**Data for review:**
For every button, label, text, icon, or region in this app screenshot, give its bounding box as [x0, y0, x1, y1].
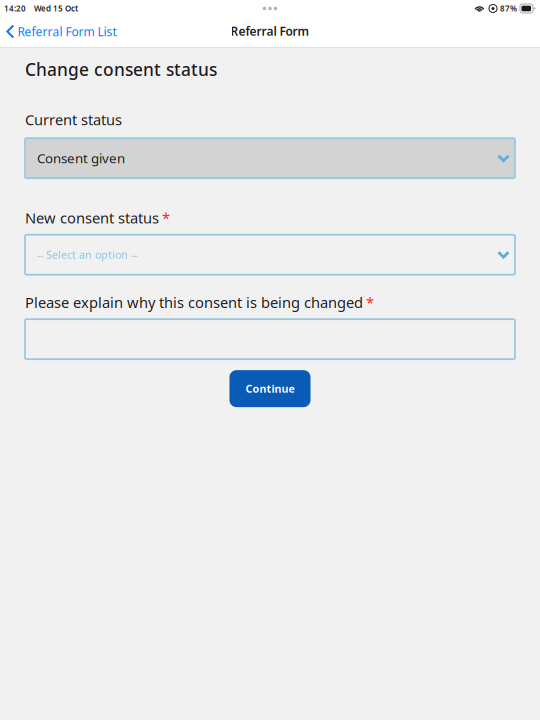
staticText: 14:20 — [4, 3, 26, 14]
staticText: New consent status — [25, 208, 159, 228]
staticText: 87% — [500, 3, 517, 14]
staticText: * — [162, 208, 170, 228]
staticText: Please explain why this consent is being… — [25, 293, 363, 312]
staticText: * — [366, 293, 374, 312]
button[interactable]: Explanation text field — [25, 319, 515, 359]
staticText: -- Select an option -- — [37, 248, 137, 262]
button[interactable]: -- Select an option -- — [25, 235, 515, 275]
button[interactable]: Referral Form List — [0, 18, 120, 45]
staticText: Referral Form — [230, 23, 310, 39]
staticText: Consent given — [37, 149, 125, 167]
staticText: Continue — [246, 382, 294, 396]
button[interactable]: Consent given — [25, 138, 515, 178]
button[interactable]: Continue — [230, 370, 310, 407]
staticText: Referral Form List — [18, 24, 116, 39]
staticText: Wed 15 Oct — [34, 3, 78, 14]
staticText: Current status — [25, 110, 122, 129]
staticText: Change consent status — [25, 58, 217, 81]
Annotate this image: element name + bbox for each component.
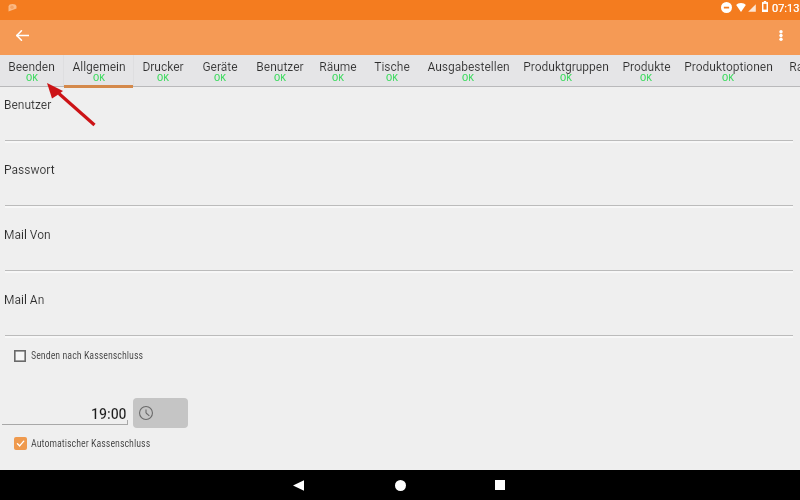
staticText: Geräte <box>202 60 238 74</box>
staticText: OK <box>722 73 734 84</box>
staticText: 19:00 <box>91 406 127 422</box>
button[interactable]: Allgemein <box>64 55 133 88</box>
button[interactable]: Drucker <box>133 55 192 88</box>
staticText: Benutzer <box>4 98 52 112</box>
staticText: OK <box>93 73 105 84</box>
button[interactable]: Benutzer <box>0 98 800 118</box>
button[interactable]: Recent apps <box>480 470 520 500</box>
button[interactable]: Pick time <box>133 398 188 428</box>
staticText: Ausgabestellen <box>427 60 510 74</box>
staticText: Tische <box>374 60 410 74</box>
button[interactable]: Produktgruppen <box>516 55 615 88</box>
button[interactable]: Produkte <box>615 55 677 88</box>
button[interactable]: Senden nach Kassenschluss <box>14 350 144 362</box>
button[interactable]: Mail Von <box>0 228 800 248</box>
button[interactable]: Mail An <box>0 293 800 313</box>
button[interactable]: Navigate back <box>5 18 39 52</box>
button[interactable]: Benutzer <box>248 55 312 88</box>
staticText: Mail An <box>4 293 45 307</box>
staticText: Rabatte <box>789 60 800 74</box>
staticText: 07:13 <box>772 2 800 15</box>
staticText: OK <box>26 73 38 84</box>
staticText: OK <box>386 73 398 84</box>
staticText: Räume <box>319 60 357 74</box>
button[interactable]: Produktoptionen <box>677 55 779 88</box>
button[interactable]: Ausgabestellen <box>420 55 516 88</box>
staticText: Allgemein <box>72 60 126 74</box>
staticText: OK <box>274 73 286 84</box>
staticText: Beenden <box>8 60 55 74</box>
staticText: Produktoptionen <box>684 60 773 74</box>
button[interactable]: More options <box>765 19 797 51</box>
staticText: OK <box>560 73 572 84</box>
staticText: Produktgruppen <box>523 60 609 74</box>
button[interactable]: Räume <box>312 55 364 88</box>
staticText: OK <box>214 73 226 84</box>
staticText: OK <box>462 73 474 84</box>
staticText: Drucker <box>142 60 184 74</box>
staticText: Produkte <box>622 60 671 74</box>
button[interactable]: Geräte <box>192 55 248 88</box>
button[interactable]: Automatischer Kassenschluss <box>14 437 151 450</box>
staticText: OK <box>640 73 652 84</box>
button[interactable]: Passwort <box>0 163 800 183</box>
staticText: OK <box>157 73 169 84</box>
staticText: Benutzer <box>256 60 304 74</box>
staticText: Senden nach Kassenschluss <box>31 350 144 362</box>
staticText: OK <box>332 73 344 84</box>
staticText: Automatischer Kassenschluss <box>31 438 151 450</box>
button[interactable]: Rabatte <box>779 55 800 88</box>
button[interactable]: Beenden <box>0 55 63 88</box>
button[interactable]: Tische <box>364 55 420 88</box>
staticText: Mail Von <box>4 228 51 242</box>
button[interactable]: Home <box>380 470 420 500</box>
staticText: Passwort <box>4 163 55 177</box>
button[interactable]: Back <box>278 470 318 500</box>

**Exercise details:** Show the lines of the data that hold the word "Senden".

**Result of this task:**
button[interactable]: Senden nach Kassenschluss <box>14 350 144 362</box>
staticText: Senden nach Kassenschluss <box>31 350 144 362</box>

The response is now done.